DESTIN, Fla. — Positive results for chimeric antigen receptor T-cell therapy in systemic sclerosis and myositis have added fuel to the fire of recent landmark data in lupus, said a speaker at the Congress of Clinical Rheumatology East.
“The hottest story in lupus and perhaps in autoimmune diseases in general are CAR T cells,” Ronald van Vollenhoven, MD, PhD, chair of the department of rheumatology and clinical immunology at the Amsterdam Medical Center, and director of the Amsterdam Rheumatology Center Academic Medical Center, told attendees. “It is an extremely complex treatment from a technical point of view.”

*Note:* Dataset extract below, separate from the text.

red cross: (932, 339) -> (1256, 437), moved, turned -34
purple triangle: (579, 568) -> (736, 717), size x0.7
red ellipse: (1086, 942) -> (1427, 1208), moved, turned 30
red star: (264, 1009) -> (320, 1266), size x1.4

According to van Vollenhoven, positive data have been emerging from the first five patients with lupus who were treated with this approach in the study published by Mackensen and colleagues.
“Their results were very good,” he said. “Disease activity very much disappeared and the patients did very well.”

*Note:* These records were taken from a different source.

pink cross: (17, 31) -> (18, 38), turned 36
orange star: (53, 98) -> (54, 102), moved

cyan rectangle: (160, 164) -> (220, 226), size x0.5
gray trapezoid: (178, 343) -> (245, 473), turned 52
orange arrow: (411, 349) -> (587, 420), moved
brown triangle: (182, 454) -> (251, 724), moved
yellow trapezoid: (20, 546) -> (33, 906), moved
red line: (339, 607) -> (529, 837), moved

More such data have surfaced recently. Eight patients with lupus along with four patients with SSc and three with idiopathic inflammatory myositis are experiencing similar results. In his talk, van Vollenhoven focused specifically on the lupus group, which were “technically” juvenile patients with systemic lupus erythematosus and active disease in many organs, he said.
Ronald van Vollenhoven
“Some with nephritis,” van Vollenhoven said. “They had been treated with many other things and failed or had severe recurrent disease.”
Results showed that SLEDAI “dramatically goes down to zero” following CAR T-cell therapy, according to van Vollenhoven.
“These patients really did do very well,” he said. “That by itself is great for the patients, their doctors and their family. However, that by itself is not sensational.”
What is perhaps more impressive is that the patients, at least so far, no longer require treatment of any kind and have not experienced a recurrence.
“Three months after treatment, they still had no B cells,” van Vollenhoven said.
At 6 months, the B cells returned, along with “healthy” immunoglobulins and antibodies to measles and other infections, he added.
“The autoantibodies stay away and clinical manifestations stay away,” van Vollenhoven said. “This has gotten people very excited. An essential mistake in developing lupus has been corrected.”
Although the long-term data from the first cohort of patients is encouraging, van Vollenhoven noted that patients in the second group are only a few months out from the CAR T-cell procedure.
“We will have to see how it plays out,” he said.
Looking ahead to how CAR T therapy will potentially fit into future lupus treatment paradigms, van Vollenhoven stated that re-treatment is likely not an option.
“This is not something you want to have to do every year,” he said.
However, this hurdle has not deterred pharma, according to van Vollenhoven. He noted that as many as 16 companies are pursuing CAR T cells for lupus and other autoimmune diseases.
Some critical questions should be considered as these trials get underway.
“Are these really lasting remissions and how long do they last?” van Vollenhoven said. “Or is this a cure? Is that possible?”
Even if the answer is yes, then the role of pretreatment with cyclophosphamide and fludarabine should be investigated, he added, noting that all of the patients in the two studies were pretreated with one or both of these medications.
“Is it really necessary?” van Vollenhoven said.
Meanwhile, other experts have suggested that investigation of CAR T-cell therapy may lead to other B-cell depleting approaches that are not so expensive and complicated.
“Is this exciting result possible with simpler means?” van Vollenhoven said.
He noted that although B-cell depletion with rituximab (Rituxan, Genentech) has not lived up to expectations, obinutuzumab (Gazyva, Genentech) has proven better in the lupus space.
Further, it may be possible to develop a monoclonal antibody like rituximab that not only binds to a target but also involves a T cell, he added.
“It could give a T cell a nudge and say, ‘Hey, go do something about this cell,’” van Vollenhoven said. “It could bring the T cell over to kill the B cell.”
Such approaches are currently in development in the hematology space.
“They have very promising results,” van Vollenhoven said. “It could be that with a monoclonal of this type, you could have the same degree of B cell depletion with T cells. The enterprise of doing CAR T cell replacement may not be necessary.”
The next issue to consider is patient selection. Questions remain about whether early stage or late stage patients, or patients who have failed other therapies, are ideal candidates for complete B cell depletion.
“There is no blueprint for how to do this,” van Vollenhoven said. “A lot of thinking is being done about this theme. Hopefully, we will get answers to these questions in the next couple of years.”